Saturday, September 8, 2007

Soldiers' Monument, Santa Fe, New Mexico

How could the capital of a state be named "Holy Faith"? Surely some sensitive soul in multicultural America is offended, right? We'll save that subject for another time.

Our topic today is the monument that stands in the center of the historic Square in Santa Fe, New Mexico. Erected shortly after the War for Southern Independence, the obelisk recognizes the service of U.S. troops at the battles of Valverde and Glorieta Pass, where they "fought with rebels." It is said that the word "rebels," used here to describe Southern soldiers, is the only place where that word appears on a monument. At least that was the story told in 1880.

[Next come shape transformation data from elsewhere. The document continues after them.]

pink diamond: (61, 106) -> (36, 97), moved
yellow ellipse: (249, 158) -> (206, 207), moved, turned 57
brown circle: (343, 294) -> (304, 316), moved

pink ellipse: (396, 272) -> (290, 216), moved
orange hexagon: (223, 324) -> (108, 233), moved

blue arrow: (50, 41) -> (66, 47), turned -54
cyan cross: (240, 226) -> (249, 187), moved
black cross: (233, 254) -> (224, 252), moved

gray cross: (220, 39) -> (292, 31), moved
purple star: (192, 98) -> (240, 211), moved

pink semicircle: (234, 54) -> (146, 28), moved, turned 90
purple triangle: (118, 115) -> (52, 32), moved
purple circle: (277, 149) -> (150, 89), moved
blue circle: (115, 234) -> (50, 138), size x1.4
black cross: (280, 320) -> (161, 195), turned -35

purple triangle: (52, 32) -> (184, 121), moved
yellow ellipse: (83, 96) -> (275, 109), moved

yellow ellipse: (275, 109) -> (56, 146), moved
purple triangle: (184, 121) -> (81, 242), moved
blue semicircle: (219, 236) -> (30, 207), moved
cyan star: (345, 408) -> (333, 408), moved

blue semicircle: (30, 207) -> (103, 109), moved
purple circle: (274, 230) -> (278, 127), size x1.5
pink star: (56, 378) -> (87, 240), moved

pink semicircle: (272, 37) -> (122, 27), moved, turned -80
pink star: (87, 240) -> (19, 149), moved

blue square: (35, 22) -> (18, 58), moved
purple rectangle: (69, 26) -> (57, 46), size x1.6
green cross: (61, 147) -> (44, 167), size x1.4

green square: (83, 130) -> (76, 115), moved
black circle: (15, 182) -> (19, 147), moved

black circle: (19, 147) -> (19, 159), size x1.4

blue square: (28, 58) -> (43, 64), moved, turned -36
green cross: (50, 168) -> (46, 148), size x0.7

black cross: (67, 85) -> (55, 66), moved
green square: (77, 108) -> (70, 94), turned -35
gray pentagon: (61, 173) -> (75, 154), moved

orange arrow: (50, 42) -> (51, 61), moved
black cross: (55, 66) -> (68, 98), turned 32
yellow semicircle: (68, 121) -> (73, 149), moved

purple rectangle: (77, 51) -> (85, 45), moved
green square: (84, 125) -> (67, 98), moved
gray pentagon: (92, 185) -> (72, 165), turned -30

The monument goes on to hail those blue-clad warriors who fell "in battles with savage Indians." In 1973 a young man wearing a ponytail took it upon himself to chisel off the offending word, "savage."

His assumption was, of course, that in less enlightened times all Indians were labeled "savage," and such bigotry must be eradicated. It has since been pointed out that in the 1860s Southwest, the term "savage Indians" applied specifically to tribes such as the Apache and Navajo, not to the settled Pueblo Indians, who were often at war with the nomadic "savages" themselves.

But wait a minute! Should they be calling Southern patriots a bunch of "rebels"? Now that's offensive!